--- Material for the task Enclosed Below ---

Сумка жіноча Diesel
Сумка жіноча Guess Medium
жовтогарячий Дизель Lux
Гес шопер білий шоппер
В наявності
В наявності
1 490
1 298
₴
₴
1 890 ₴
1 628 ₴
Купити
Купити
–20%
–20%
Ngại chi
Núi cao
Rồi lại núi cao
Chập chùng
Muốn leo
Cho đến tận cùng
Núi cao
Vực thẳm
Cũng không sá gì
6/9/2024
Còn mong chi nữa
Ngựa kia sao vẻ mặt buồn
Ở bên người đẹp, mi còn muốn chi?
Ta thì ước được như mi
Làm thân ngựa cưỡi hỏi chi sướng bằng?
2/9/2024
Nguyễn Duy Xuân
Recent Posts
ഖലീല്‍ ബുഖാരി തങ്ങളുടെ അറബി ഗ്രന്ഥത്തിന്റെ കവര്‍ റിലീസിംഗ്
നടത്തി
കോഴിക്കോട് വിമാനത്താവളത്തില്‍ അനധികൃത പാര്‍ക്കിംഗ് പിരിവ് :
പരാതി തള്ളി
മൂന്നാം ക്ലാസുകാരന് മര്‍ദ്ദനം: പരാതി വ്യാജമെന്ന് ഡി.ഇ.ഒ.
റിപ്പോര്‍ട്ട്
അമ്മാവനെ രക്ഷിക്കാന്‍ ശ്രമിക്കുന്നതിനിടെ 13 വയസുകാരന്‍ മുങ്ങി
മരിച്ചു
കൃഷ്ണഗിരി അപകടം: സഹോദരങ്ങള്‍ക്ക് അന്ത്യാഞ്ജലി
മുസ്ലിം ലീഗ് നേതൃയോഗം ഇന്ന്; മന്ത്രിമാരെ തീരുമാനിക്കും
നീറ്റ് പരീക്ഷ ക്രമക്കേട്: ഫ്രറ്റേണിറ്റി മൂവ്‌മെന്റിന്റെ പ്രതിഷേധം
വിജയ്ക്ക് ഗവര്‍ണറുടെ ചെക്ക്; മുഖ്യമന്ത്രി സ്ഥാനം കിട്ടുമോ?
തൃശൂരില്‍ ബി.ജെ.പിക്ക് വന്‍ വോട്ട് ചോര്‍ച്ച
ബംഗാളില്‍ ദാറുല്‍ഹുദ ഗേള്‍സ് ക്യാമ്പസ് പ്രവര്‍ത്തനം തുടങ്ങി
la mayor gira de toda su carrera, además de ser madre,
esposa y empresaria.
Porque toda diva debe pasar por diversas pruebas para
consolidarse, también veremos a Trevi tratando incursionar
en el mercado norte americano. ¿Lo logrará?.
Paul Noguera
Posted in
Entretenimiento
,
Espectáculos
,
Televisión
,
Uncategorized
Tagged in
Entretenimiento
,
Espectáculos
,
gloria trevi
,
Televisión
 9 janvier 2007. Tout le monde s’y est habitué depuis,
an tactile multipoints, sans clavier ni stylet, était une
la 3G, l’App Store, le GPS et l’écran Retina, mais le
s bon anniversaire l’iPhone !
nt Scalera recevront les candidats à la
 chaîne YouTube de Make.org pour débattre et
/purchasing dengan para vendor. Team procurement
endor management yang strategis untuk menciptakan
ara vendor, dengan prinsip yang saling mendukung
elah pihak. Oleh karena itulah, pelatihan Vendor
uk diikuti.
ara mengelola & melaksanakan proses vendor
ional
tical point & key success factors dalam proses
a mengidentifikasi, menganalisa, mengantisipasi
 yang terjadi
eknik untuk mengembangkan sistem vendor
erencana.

--- End of Enclosed Material for the task ---
--- Material for the task Enclosed Below ---

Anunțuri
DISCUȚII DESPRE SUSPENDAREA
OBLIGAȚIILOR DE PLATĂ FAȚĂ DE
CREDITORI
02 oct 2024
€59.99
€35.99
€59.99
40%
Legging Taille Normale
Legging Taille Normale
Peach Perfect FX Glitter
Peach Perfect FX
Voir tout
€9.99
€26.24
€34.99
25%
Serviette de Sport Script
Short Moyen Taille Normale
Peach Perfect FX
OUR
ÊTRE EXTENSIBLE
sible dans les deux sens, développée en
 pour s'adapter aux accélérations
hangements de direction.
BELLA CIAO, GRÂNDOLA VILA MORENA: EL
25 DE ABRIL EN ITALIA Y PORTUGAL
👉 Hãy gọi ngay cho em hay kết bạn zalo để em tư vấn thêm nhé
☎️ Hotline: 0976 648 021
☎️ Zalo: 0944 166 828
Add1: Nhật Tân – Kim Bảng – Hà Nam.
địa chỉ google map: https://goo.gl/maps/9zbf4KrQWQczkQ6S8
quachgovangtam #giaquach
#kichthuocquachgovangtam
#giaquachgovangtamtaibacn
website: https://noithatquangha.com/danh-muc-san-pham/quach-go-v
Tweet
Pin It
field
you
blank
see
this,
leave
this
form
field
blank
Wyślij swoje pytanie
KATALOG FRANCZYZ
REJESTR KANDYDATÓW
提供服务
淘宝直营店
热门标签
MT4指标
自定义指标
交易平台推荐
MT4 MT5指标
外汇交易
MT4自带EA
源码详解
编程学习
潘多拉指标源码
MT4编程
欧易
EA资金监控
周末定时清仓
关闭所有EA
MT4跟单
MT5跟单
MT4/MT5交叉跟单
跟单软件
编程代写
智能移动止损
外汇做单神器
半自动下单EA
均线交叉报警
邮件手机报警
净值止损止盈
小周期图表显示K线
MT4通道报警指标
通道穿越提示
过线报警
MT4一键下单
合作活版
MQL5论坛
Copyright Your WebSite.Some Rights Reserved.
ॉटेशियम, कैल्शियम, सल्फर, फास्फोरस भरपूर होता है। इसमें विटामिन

--- End of Enclosed Material for the task ---

• Task prompt
Give back, exactly as written, the stretch from the line with "sible dans les deux sens, développée en" through the line with "है। इसमें विटामिन", and no other lines from the records above.

• Expected answer
sible dans les deux sens, développée en
 pour s'adapter aux accélérations
hangements de direction.
BELLA CIAO, GRÂNDOLA VILA MORENA: EL
25 DE ABRIL EN ITALIA Y PORTUGAL
👉 Hãy gọi ngay cho em hay kết bạn zalo để em tư vấn thêm nhé
☎️ Hotline: 0976 648 021
☎️ Zalo: 0944 166 828
Add1: Nhật Tân – Kim Bảng – Hà Nam.
địa chỉ google map: https://goo.gl/maps/9zbf4KrQWQczkQ6S8
quachgovangtam #giaquach
#kichthuocquachgovangtam
#giaquachgovangtamtaibacn
website: https://noithatquangha.com/danh-muc-san-pham/quach-go-v
Tweet
Pin It
field
you
blank
see
this,
leave
this
form
field
blank
Wyślij swoje pytanie
KATALOG FRANCZYZ
REJESTR KANDYDATÓW
提供服务
淘宝直营店
热门标签
MT4指标
自定义指标
交易平台推荐
MT4 MT5指标
外汇交易
MT4自带EA
源码详解
编程学习
潘多拉指标源码
MT4编程
欧易
EA资金监控
周末定时清仓
关闭所有EA
MT4跟单
MT5跟单
MT4/MT5交叉跟单
跟单软件
编程代写
智能移动止损
外汇做单神器
半自动下单EA
均线交叉报警
邮件手机报警
净值止损止盈
小周期图表显示K线
MT4通道报警指标
通道穿越提示
过线报警
MT4一键下单
合作活版
MQL5论坛
Copyright Your WebSite.Some Rights Reserved.
ॉटेशियम, कैल्शियम, सल्फर, फास्फोरस भरपूर होता है। इसमें विटामिन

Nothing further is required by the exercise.